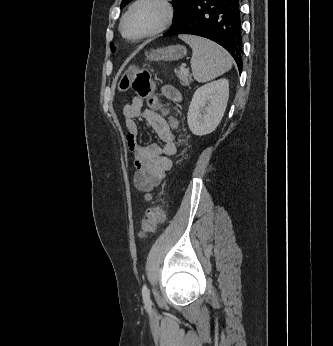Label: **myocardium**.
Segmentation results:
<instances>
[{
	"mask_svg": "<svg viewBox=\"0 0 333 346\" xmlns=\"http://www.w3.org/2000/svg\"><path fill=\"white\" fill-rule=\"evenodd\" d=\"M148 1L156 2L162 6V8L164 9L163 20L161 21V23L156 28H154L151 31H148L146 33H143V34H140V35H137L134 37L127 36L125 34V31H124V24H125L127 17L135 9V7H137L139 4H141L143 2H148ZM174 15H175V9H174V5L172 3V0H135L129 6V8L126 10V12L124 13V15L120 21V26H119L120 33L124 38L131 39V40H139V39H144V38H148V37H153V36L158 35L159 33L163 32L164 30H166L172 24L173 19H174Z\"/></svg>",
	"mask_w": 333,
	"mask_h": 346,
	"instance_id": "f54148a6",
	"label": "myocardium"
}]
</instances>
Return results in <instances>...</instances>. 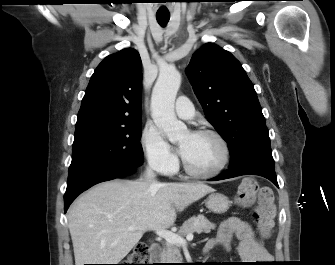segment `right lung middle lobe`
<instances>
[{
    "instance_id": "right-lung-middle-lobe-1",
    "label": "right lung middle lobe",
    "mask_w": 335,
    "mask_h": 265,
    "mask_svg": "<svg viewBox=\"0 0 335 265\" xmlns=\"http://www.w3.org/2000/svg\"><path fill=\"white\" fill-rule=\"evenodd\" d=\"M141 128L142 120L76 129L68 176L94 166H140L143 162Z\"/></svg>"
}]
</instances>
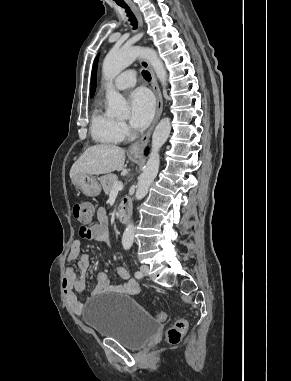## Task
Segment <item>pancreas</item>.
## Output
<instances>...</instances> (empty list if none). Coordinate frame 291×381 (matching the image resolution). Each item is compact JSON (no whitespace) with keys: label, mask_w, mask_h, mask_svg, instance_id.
-------
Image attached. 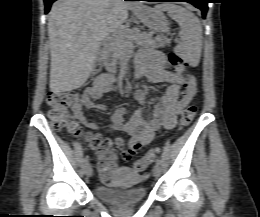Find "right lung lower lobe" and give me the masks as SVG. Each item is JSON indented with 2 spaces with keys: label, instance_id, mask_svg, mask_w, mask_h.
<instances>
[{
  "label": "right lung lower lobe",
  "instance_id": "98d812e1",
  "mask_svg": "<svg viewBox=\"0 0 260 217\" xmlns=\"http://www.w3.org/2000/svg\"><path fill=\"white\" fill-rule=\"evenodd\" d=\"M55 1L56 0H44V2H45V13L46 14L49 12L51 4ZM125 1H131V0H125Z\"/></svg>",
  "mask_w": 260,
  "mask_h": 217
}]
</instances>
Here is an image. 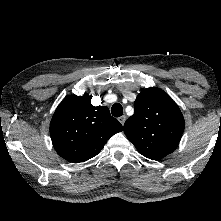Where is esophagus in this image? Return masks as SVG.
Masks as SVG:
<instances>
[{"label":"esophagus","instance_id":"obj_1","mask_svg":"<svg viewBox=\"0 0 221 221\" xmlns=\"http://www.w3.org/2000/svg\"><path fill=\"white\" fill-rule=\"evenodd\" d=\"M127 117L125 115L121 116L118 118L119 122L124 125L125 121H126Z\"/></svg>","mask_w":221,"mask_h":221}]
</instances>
-------
## EXERCISE REQUIREMENTS
Above is a listing; print exactly its lines from the one with "Segment <item>pancreas</item>." through the one with "<instances>...</instances> (empty list", and no other lines.

## TASK SOLUTION
Segment <item>pancreas</item>.
## Output
<instances>...</instances> (empty list if none). Coordinate frame 291×381 (matching the image resolution). Each item is compact JSON (no whitespace) with keys: label, mask_w, mask_h, mask_svg, instance_id.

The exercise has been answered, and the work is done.